La confessione funziona quando riesco a tenere insieme il gratis del perdono e la fatica della conversione.

Siamo perdonati sempre, tutti, senza merito da parte nostra: è la gratuità di Dio, che però ci chiede il lavoro del CAMBIAMENTO su noi stessi.

Parlare della “macchia” del peccato che “si lava” è superficiale: noi siamo creature libere!

La confessione era definita anche il “battesimo delle lacrime”: lacrime del lavoro a cui siamo chiamati. La Penitenza non è qualcosa di banale: è la fatica della conversione. Proprio perché il perdono è gratuito, ci è data la forza di iniziare un percorso di cambiamento.

Il travaglio, la fatica della conversione, è il segno che cambiare è possibile e che Dio rispetta la nostra libertà e crede che possiamo cambiare.

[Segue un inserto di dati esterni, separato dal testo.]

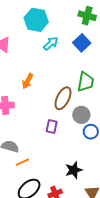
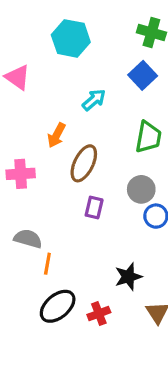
cyan arrow: (51, 44) -> (94, 100), moved
brown ellipse: (63, 98) -> (84, 163), moved
orange line: (22, 162) -> (47, 264), turned -56

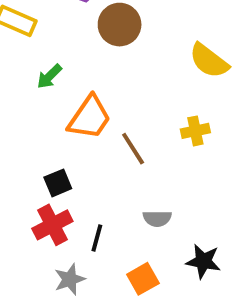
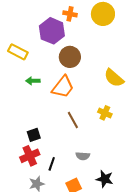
green arrow: (49, 76) -> (33, 81), turned 40
orange trapezoid: (90, 118) -> (63, 87), moved
yellow cross: (195, 131) -> (105, 113), turned 32

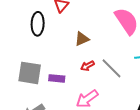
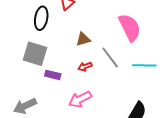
gray line: (111, 68) -> (110, 57), moved
gray square: (30, 73) -> (35, 54), moved

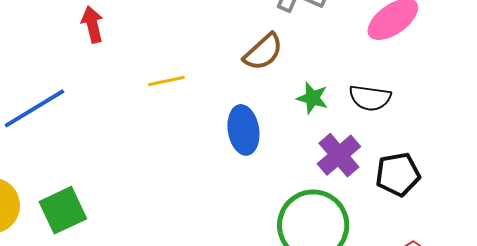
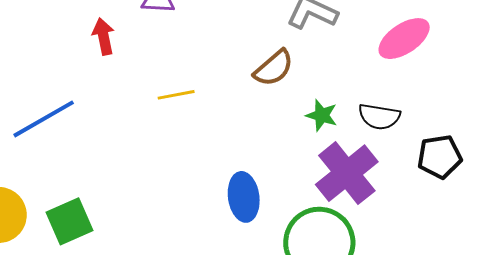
blue ellipse: (243, 130) -> (244, 197), moved
purple cross: (339, 155) -> (347, 173), size x1.4
black pentagon: (398, 174) -> (440, 157), moved

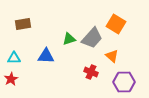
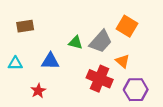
green triangle: (69, 39) -> (75, 43), turned 32
red cross: (91, 72) -> (100, 79), size x1.6
red star: (11, 79) -> (38, 91), moved

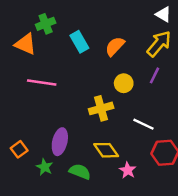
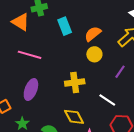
purple line: (155, 75) -> (120, 72), moved
yellow circle: (124, 83) -> (94, 54), moved
purple ellipse: (60, 142) -> (31, 90), moved

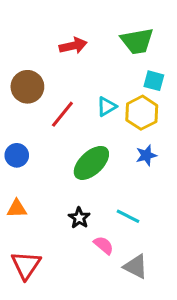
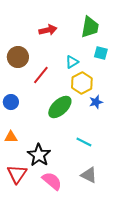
green trapezoid: (137, 41) -> (90, 27), turned -70
cyan triangle: (107, 107) -> (72, 62), moved
yellow hexagon: (142, 113) -> (82, 83), moved
black star: (79, 218) -> (39, 155), moved, size x1.6
pink semicircle: (104, 245) -> (52, 181), moved, size x1.5

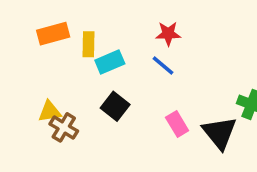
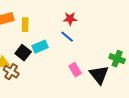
cyan rectangle: (110, 62) -> (40, 47), moved
black square: (115, 106) -> (23, 53), moved

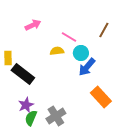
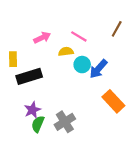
pink arrow: (33, 25) -> (42, 38), moved
cyan circle: (81, 53) -> (82, 65), moved
black rectangle: (23, 74) -> (29, 76), turned -55

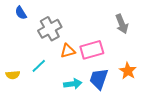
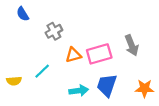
gray arrow: (122, 24) -> (132, 45), moved
gray cross: (50, 29) -> (54, 31), size x0.7
orange star: (128, 71) -> (145, 88), moved, turned -30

In questo percorso è importante essere consapevoli della nostra fragilità di peccatori e recuperare anche altri gesti penitenziali, per i peccati meno gravi:

  • L’atto penitenziale all’inizio della Celebrazione Eucaristica
  • Il Padre nostro, che è preghiera di perdono
  • Piccoli gesti di misericordia e carità
  • Il pellegrinaggio al proprio fonte battesimale

Sono tutte forme penitenziali dentro cui il sacramento della riconciliazione ha una sua specificità. Il peccato grave, infatti, necessita di un colloquio in cui il sacerdote aiuta ad iniziare un cammino di conversione.

Il colloquio penitenziale, secondo un’indicazione che dava il Cardinale Carlo Maria Martini, potrebbe essere pensato in tre momenti:

  1. Confessio laudis: riconosco l’opera di Dio nella mia vita. Lodo Dio perché è stato buono, non mi ha abbandonato, è fedele nonostante il mio peccato… “se ci lamentiamo sempre e non ringraziamo mai, che figli siamo?”
  2. Confessio vitae: confessione dei propri peccati… qualche volta anche con le lacrime.
  3. Confessio fidei: atto di fede nella misericordia di Dio: sono certo che Dio mi perdona.

Importante, prima della confessione, è l’esame di coscienza.

Il sacramento non può essere vissuto “per caso”, ma cercato e voluto.

L’esame di coscienza potrebbe essere allora pensato come una verifica sull’amore dato e ricevuto:

  • Quanto ho amato oggi?
  • Quanto mi sono lasciato amare?

Due domande che possono aiutarci anche oggi a guardare la nostra vita per cominciare un cammino di conversione.